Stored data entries
-----

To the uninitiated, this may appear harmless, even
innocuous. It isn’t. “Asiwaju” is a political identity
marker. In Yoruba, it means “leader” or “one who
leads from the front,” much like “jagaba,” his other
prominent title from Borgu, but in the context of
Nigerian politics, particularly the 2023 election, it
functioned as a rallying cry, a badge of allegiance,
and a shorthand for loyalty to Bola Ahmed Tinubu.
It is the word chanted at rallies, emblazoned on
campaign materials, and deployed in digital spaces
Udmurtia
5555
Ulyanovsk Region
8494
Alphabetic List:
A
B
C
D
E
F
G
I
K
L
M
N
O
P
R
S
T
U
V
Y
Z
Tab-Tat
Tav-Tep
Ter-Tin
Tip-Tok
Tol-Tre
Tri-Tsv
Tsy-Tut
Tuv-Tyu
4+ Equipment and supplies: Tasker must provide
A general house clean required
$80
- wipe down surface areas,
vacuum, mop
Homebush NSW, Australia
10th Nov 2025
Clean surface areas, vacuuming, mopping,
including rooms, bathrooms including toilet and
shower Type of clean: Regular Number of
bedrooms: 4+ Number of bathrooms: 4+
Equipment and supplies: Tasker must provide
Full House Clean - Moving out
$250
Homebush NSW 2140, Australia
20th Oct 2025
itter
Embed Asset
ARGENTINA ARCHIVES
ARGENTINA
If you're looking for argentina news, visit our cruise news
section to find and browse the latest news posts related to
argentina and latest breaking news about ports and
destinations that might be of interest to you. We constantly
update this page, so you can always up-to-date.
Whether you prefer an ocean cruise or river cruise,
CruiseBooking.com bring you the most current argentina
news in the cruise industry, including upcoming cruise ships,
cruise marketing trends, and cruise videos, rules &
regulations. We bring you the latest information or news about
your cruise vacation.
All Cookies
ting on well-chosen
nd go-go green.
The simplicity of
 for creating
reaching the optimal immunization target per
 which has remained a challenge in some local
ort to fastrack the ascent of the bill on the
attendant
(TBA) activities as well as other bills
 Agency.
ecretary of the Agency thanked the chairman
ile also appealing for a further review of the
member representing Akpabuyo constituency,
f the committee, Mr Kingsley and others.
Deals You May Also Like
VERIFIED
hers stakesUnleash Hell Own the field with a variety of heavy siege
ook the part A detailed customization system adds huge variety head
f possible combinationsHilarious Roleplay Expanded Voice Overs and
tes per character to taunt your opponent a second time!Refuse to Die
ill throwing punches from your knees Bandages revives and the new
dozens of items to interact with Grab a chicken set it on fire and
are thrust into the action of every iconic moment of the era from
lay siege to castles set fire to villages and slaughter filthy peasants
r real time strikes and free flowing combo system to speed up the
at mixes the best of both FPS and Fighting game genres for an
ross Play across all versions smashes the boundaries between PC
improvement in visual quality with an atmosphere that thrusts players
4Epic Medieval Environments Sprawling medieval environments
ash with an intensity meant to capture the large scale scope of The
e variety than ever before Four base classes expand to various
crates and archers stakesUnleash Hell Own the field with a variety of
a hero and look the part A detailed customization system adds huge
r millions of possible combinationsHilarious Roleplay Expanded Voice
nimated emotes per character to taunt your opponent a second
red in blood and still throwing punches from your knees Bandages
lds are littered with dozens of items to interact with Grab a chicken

-----

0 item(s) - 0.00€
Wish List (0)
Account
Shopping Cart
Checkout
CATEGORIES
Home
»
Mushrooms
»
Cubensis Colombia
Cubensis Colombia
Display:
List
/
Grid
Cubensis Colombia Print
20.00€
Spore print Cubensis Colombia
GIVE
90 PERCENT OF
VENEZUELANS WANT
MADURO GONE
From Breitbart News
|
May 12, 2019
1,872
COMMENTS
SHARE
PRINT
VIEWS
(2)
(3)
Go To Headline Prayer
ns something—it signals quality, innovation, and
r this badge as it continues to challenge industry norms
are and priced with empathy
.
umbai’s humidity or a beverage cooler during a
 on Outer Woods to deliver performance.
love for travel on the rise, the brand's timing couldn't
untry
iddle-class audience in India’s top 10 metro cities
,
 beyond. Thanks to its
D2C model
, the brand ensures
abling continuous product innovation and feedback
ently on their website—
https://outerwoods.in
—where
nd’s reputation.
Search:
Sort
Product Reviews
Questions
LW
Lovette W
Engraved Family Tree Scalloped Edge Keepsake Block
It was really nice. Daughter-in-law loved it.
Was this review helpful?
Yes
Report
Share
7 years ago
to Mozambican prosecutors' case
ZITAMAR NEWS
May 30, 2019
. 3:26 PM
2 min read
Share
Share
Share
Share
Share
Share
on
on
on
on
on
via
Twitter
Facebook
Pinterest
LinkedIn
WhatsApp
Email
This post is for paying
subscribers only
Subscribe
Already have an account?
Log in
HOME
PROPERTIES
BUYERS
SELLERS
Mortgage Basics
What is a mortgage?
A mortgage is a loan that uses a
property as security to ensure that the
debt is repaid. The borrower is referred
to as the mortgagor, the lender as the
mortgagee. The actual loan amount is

-----

#### [The task]
Write out every line from the data above that includes "system".

#### [Solved problem]
ook the part A detailed customization system adds huge variety head
r real time strikes and free flowing combo system to speed up the
a hero and look the part A detailed customization system adds huge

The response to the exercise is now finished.